Nach stillem Beginn wurde die Stimmung bei der Kundgebung zwischenzeitlich aggressiver. «Dies ist ein Tag der Trauer. Aber wir werden die Trauer in Wut verwandeln», sagte ein Redner am Sonntagabend. «Widerstand», «Auge um Auge», «Zahn um Zahn» und «Wir sind das Volk» erschallte es aus dem Kreis der Teilnehmer. Andere skandierten «Lügenpresse». Als ein Beobachter die Szenerie mit einem Handy filmte, wurde geschubst. Die Polizei griff schnell ein.
Der 22-Jährige starb nach Angaben der Polizei an akutem Herzversagen. Ein Zusammenhang zu Verletzungen konnte nicht hergestellt werden, wie die Polizei mit Blick auf das vorläufige Ergebnis der Obduktion mitteilte. Nach dpa-Informationen gab es zunächst keine Hinweise für irgendeine Art von schwerster Gewalteinwirkung. Aussagen, wonach dem 22-Jährigen nach einem Sturz gegen den Kopf getreten worden sein soll, sind nach bisherigen Erkenntnissen der Ermittler falsch. Nach Angaben der «Mitteldeutschen Zeitung» und Informationen der dpa hatte der 22-Jährige eine kardiologische Vorerkrankung.
Zu den Hintergründen des Geschehens in der Stadt, die gut 26 000 Einwohner hat, und zu den Abläufen während des Streits am späten Samstagabend nannten die Ermittler keine Details und verwiesen auf die andauernden Befragungen.

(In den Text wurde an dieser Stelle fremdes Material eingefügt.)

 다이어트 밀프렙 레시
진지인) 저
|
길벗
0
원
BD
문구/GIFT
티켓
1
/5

Nach dpa-Informationen war es auf einem Spielplatz zu einem Streit zwischen mehreren Männern gekommen. Drei aus Afghanistan stammende Männer sollen zunächst mit einer Frau dort darüber gestritten haben, von wem sie schwanger ist. Dann sollen der 22-jährige Deutsche und sein Bruder hinzugekommen sein, bei dem es sich um einen in Köthen bekannten Rechtsextremen handeln soll.

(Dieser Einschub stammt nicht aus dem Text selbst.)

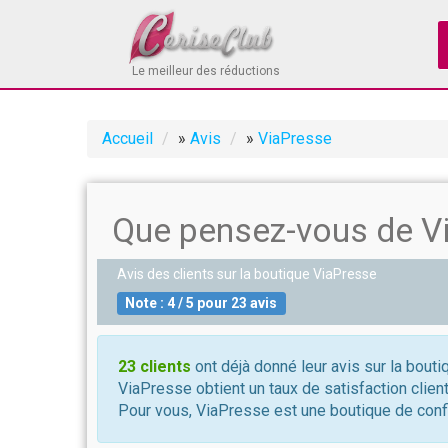
Le meilleur des réductions
Accueil
»
Avis
»
ViaPresse
Que pensez-vous de V
Avis des clients sur la boutique
ViaPresse
Note :
4
/
5
pour
23
avis
23 clients
ont déjà donné leur avis sur la bout
ViaPresse obtient un taux de satisfaction clien
Pour vous, ViaPresse est une boutique de confi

Nach Angaben der Mitteldeutschen Zeitung waren die beiden Afghanen polizeibekannt, einer wegen mehrerer kleinerer Delikte und Körperverletzung. Einer hatte eine Duldung. Der zweite sollte eigentlich abgeschoben werden, was aber wegen laufender Ermittlungen auf Eis lag.
Sachsen-Anhalts Ministerpräsident Reiner Haseloff (CDU) warnte vor einer Instrumentalisierung des Falls. «Bei aller Emotionalität ist jeder Versuch zurückzuweisen, aus Köthen, wie es im Internet heißt, ein zweites Chemnitz machen zu wollen», sagte er der dpa.

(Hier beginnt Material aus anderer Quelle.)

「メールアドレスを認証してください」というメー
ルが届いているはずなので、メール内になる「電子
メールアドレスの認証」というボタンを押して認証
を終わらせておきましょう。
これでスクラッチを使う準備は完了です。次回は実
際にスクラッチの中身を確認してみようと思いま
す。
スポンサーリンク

Am frühen Abend hatten zunächst rund 200 Menschen «gegen rechte Hetze» demonstriert. Sie waren dem Aufruf der Linken-Politikerin Henriette Quade gefolgt und hatten sich am Bahnhof der Stadt versammelt. «Wo sich der Mob formiert, funken wir dazwischen», war auf Spruchbändern zu lesen.
Sachsen-Anhalts Innenminister Holger Stahlknecht rief zur Besonnenheit auf. Er habe vollstes Verständnis für die Betroffenheit der Bürger, sagte der CDU-Politiker der dpa. Der Rechtsstaat werde alle Mittel konsequent einsetzen, Justiz und Polizei ermittelten in enger Abstimmung. «Der tragische Tod des jungen Mannes geht mir sehr nahe, und ich bedaure das Geschehene zutiefst.»
Der Landrat des Kreises Anhalt-Bitterfeld, Uwe Schulze (CDU), sagte: «Wir gehen davon aus, dass der deutsche Rechtsstaat Recht walten lässt. Wir wissen aber noch nicht genau, was passiert ist.» Die Aufeinanderfolge von Chemnitz und Köthen «ist für uns schlecht», sagte er. Die Bundesregierung müsse sich überlegen, wie sie die Migration insgesamt gestalten wolle.
Die Evangelische Landeskirche Anhalts will in Köthen Spenden für die Bestattung des Opfers sammeln. Die Sammlung begann mit einer Trauerandacht am Sonntagnachmittag und sollte noch einige Tage dauern. Zu der Andacht kamen etwa 300 Menschen, darunter auch mehrere Politiker. «Der Tod eines Menschen ist der schlechteste Anlass für eine Instrumentalisierung», sagte Kirchenpräsident Joachim Liebig.